Se quedó mirando su propia imagen en el espejo del baño. El antifaz blanco, las mejillas sonrojadas, la respiración aún algo agitada. Escuchó unas voces provenir del pasillo, y abrió un poco la puerta para ver qué ocurría. A pocos metros de distancia, la Pin-Up que la había mirado desde la mesa contigua estaba apoyada en la pared, hablando con otra mujer enfundada en un vestido vintage y un antifaz de plumas. Esta última estaba fumando, inspirando y expirando el humo lentamente. Entre calada y calada, acercaba el cigarrillo a los labios de la Pin-Up, que seguía con sus manos ocultas tras su espalda; lo mantenía allí mientras ella aspiraba y el borde del cigarrillo se encendía como una brasa ardiente.
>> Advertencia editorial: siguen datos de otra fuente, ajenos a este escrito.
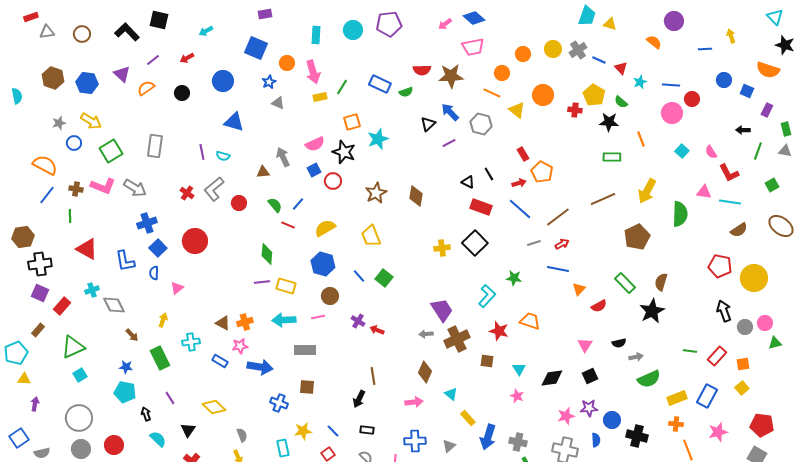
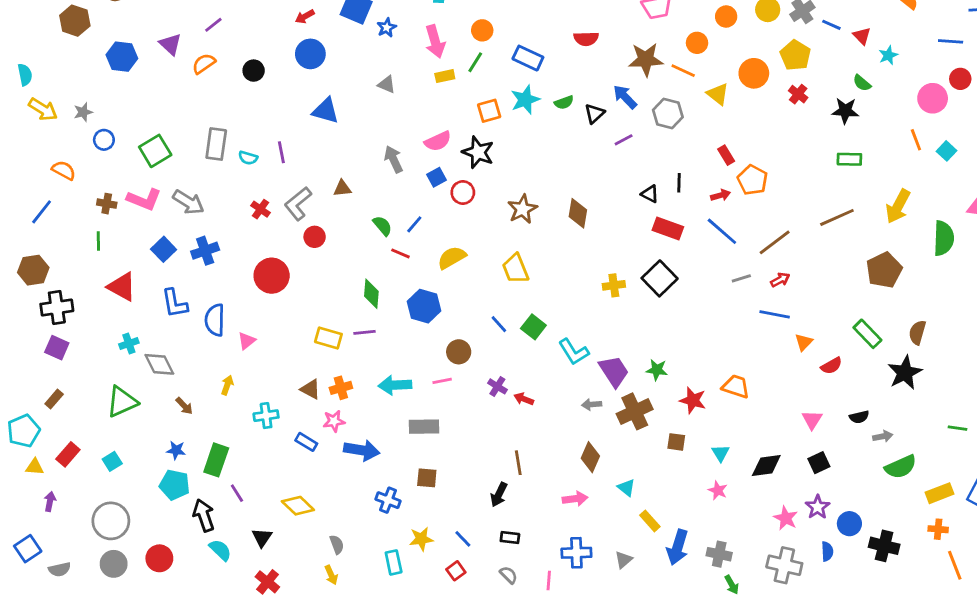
red arrow: (187, 58) -> (305, 17), moved
orange circle: (287, 63) -> (482, 30), moved
brown star: (451, 76) -> (646, 59), moved
brown hexagon: (53, 78) -> (75, 21), moved
blue star: (269, 82) -> (387, 28), moved
blue line: (671, 85) -> (951, 41), moved
green semicircle: (406, 92) -> (564, 102), moved
yellow pentagon: (594, 95) -> (795, 55), moved
red cross: (575, 110) -> (798, 94), turned 32
yellow arrow: (91, 121) -> (43, 109), moved
cyan star: (378, 139) -> (525, 100), moved
orange line: (641, 139) -> (916, 140), moved
cyan semicircle: (223, 156) -> (248, 158), moved
orange semicircle: (45, 165) -> (64, 170), size x0.7
brown triangle: (263, 172) -> (342, 188), moved
black line: (489, 174) -> (679, 183), turned 32
blue line: (47, 195) -> (42, 212), moved
red circle: (239, 203) -> (315, 237), moved
blue square: (158, 248) -> (164, 249), moved
blue hexagon: (323, 264) -> (424, 306), moved
blue semicircle: (154, 273) -> (215, 320), size x1.6
green star: (514, 278) -> (657, 370), moved
yellow rectangle: (286, 286) -> (328, 338), moved
cyan L-shape: (487, 296) -> (574, 352), moved, turned 105
red rectangle: (62, 306) -> (68, 454), moved
green triangle: (73, 347) -> (122, 402), moved
green rectangle: (160, 358) -> (216, 460), moved, turned 45
purple star: (589, 408) -> (818, 507), turned -30
black arrow: (146, 414) -> (204, 515), size x1.6
pink star: (566, 416) -> (786, 518), turned -30

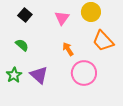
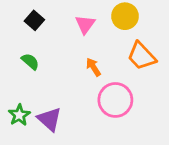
green star: (14, 75) -> (19, 115), moved
purple triangle: (39, 75) -> (49, 119), moved

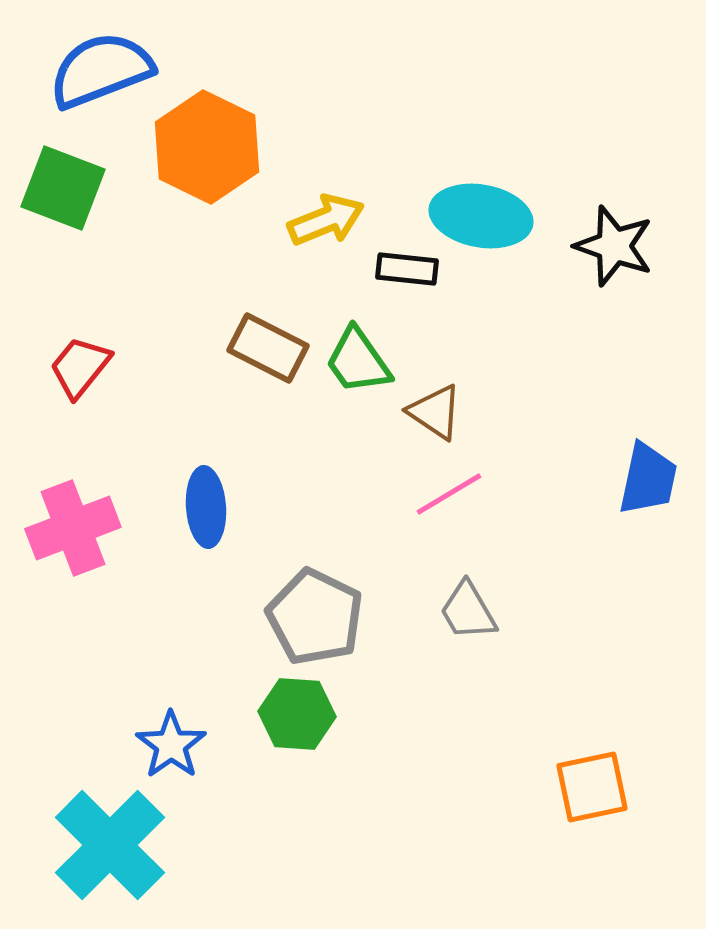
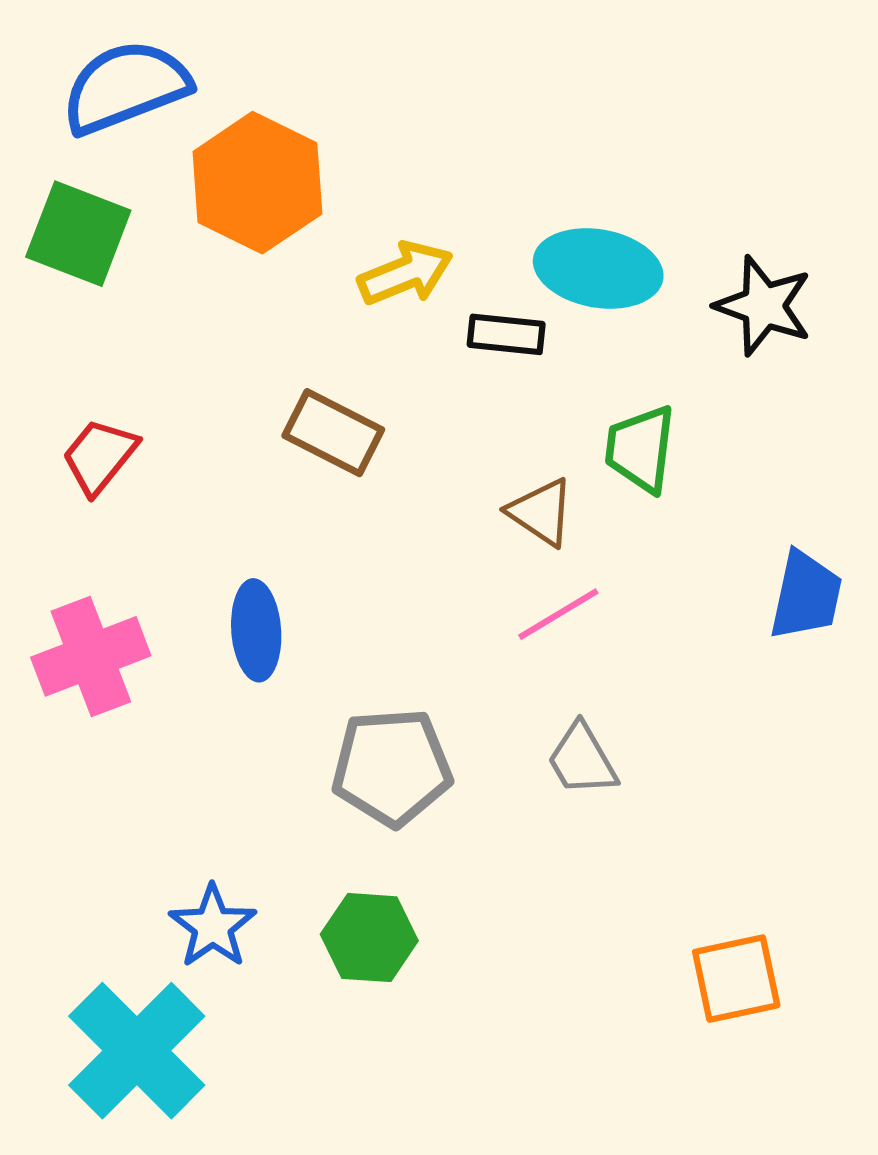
green trapezoid: (358, 361) -> (640, 449), moved, turned 42
gray pentagon: (315, 617) -> (392, 767), turned -30
green hexagon: (297, 714) -> (369, 938), moved

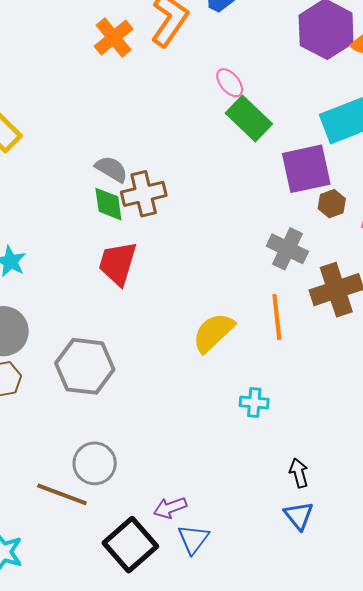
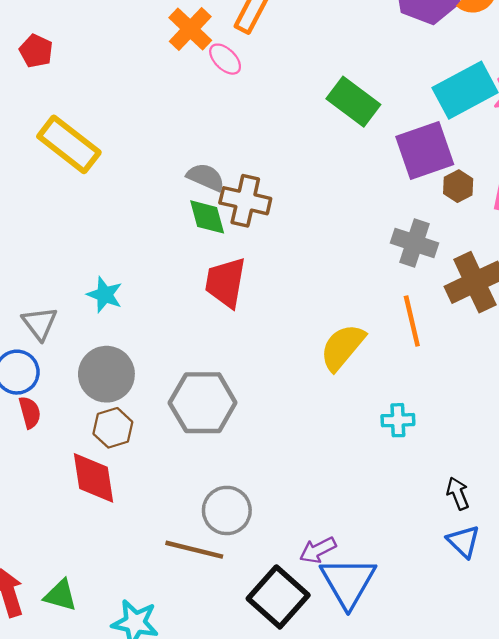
pink ellipse: (230, 83) -> (225, 59), moved
brown cross: (144, 194) -> (245, 201), turned 33
blue triangle: (193, 539) -> (348, 582), size x1.6

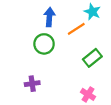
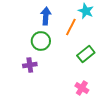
orange line: (76, 29) -> (71, 27), turned -30
purple cross: (32, 84) -> (30, 65), moved

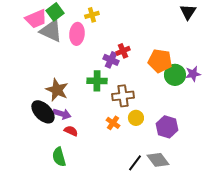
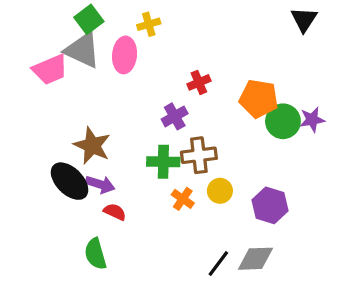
pink trapezoid: (36, 19) -> (50, 70), moved
purple cross: (111, 60) -> (175, 116), moved, turned 35
green cross: (97, 81) -> (163, 162), moved
gray diamond: (158, 160) -> (255, 259), turned -55

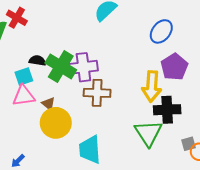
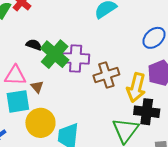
cyan square: (24, 77) -> (18, 101), moved, size x1.4
brown cross: (97, 93) -> (106, 75), moved, turned -30
yellow circle: (56, 123) -> (40, 123), moved

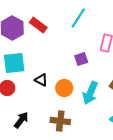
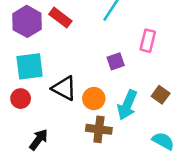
black triangle: (41, 80) -> (64, 88), size x1.5
brown cross: (60, 121) -> (99, 129), moved

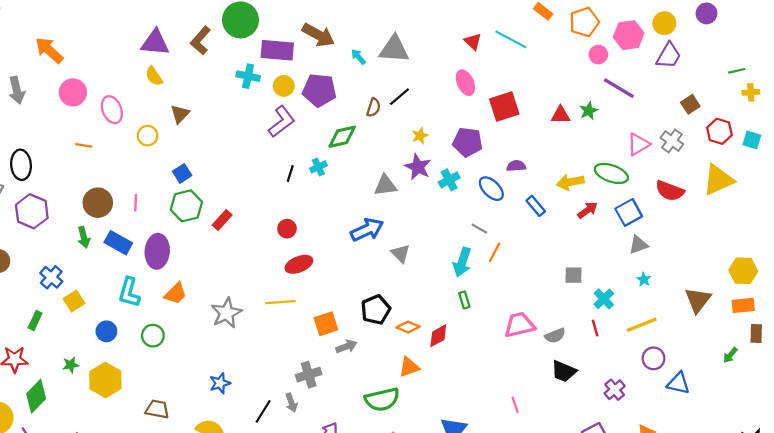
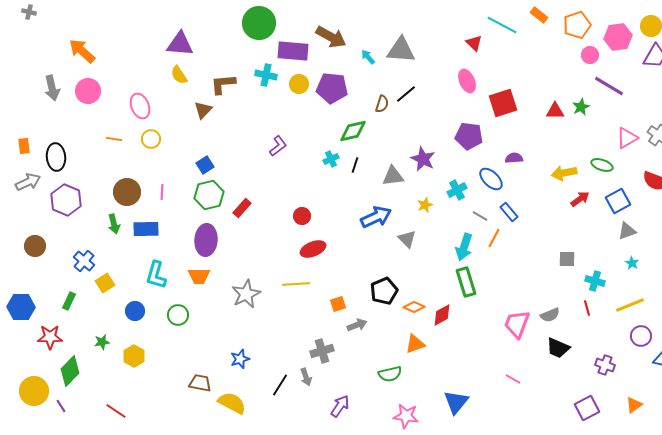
cyan line: (511, 39) -> (502, 25), moved
brown L-shape: (200, 40) -> (223, 84), moved, turned 44
pink circle: (73, 92) -> (88, 91), moved
purple L-shape: (282, 122) -> (278, 146), moved, size x0.7
yellow circle: (148, 136) -> (151, 139), moved
yellow star: (420, 136) -> (425, 205), moved
black line: (290, 173) -> (355, 165), moved
green ellipse: (611, 173) -> (602, 165), size x0.7
cyan cross: (449, 180) -> (457, 190), moved
blue rectangle: (536, 206) -> (509, 212), moved
blue rectangle: (118, 243) -> (146, 229), turned -30
purple ellipse: (157, 251) -> (206, 240), moved
orange trapezoid: (176, 293) -> (199, 276), turned 45
cyan cross: (604, 299) -> (595, 281), turned -30
green rectangle: (464, 300) -> (466, 282), size x1.8
orange square: (326, 324) -> (338, 304), size x0.7
pink trapezoid: (519, 325) -> (517, 324), moved, turned -56
yellow hexagon: (105, 380) -> (134, 356), size x0.7
purple cross: (615, 390) -> (605, 365), turned -30
green semicircle: (382, 399) -> (390, 374), size x0.7
pink line: (515, 405) -> (513, 379), turned -42
brown trapezoid: (157, 409) -> (200, 383), moved

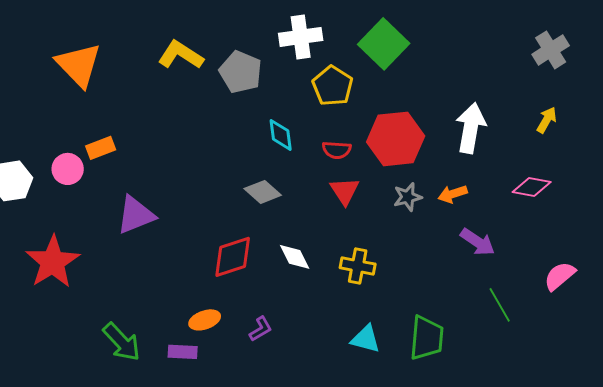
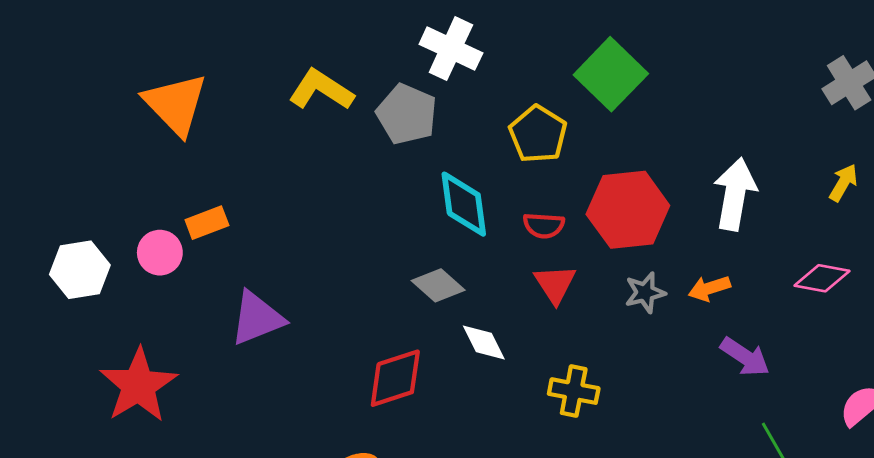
white cross: (301, 37) -> (451, 49), moved, turned 33
cyan diamond: (281, 135) -> (464, 204), size x1.4
white diamond: (295, 257) -> (484, 342), moved

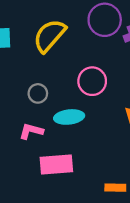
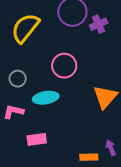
pink rectangle: (56, 164) -> (37, 139), size x0.7

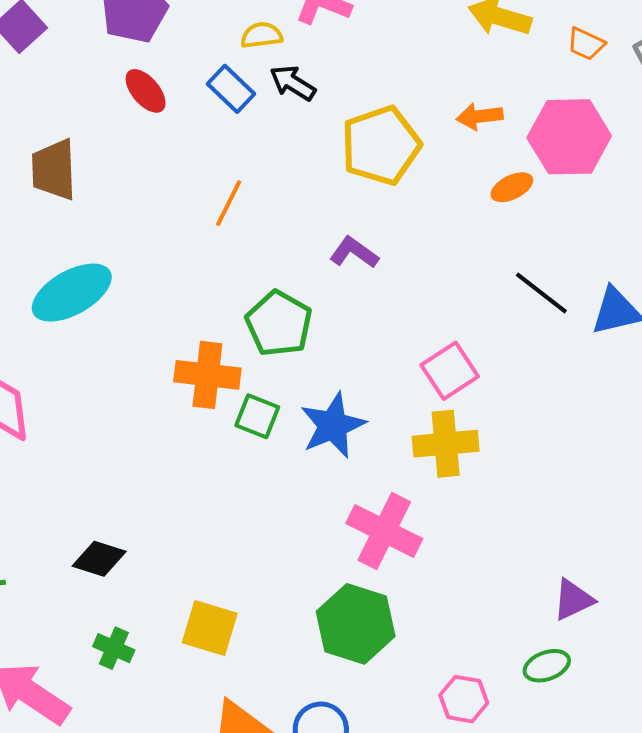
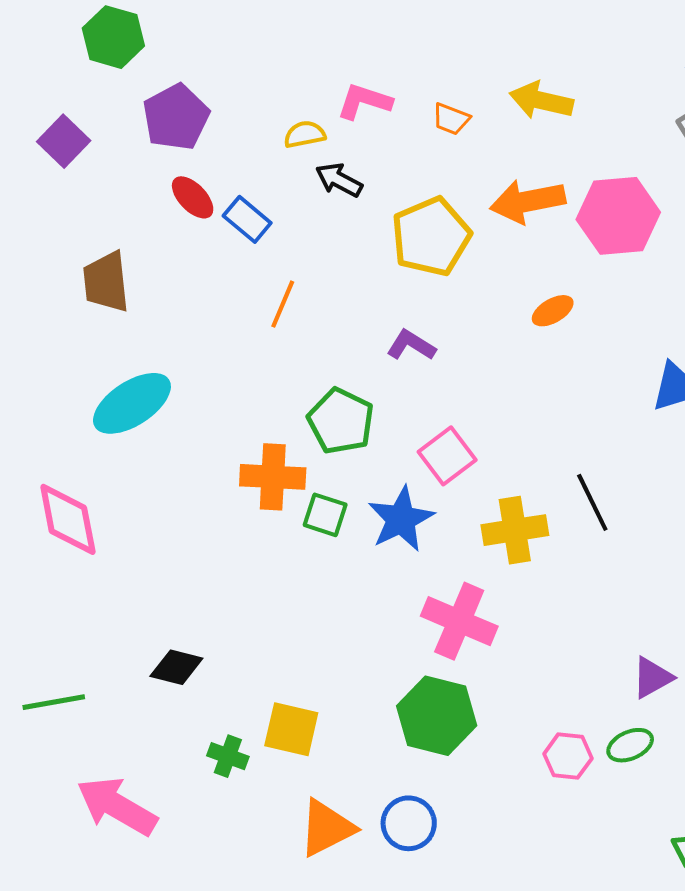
orange trapezoid: (586, 44) -> (451, 119), moved
blue rectangle: (231, 89) -> (247, 219), moved
orange arrow: (480, 116) -> (528, 201), size x1.6
orange ellipse: (512, 187) -> (553, 311), moved
black line: (541, 293) -> (592, 502), moved, turned 30
pink square: (450, 371) -> (447, 456), moved
green cross: (114, 648) -> (228, 756), moved
pink hexagon: (464, 699) -> (568, 756), moved

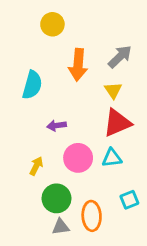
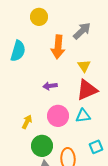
gray arrow: (120, 57) -> (82, 31), moved
cyan semicircle: (32, 85) -> (18, 51), moved
purple arrow: (56, 126) -> (50, 86), moved

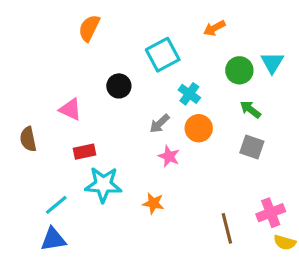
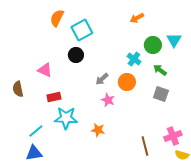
cyan square: (163, 55) -> (82, 30), moved
cyan cross: (189, 94) -> (134, 59), moved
Al terminar el cigarro, la cliente se acercó a la chica y la besó en los labios. Mientras se besaban, la Pin-Up abrió los ojos y sorprendió a Oteiza observando por la ranura de la puerta. La inspectora no se movió un ápice, continuó mirando, hipnóticamente quieta, expectante, con una nueva y excitante sensación recorriendo su cuerpo. Al separarse del beso, la joven tatuada se giró lo justo para mostrar sus manos. Estaban juntas en su espalda, atrapadas por unas esposas metálicas. Oteiza supo que lo había hecho a propósito; quería dejarle ver sus ataduras. Comenzaron a caminar hacia el fondo del pasillo, no sin antes sonreír y dedicarle una nueva mirada aún más ardiente y provocadora. Desaparecieron tras otras gruesas cortinas.

¿Qué demonios pasa en este lugar?

Oteiza cerró la puerta, soltó el aliento que llevaba segundos reteniendo, y se refrescó en el lavabo antes de salir del baño y volver a la mesa donde la esperaba un DeauVille de ojos brillantes bajo la maligna máscara, oscuro y seductor.

—¿Qué son las habitaciones con las gruesas cortinas? —preguntó ella mirando hacia el pasillo.

—Es la zona de reservados.

—¿Reservados?

—Sí, salas aún más privadas, para pequeños grupos.

—Deberíamos echar un vistazo. Seguramente Diderot tenía previsto reunirse aquí con alguien. Vamos —concluyó poniéndose en pie.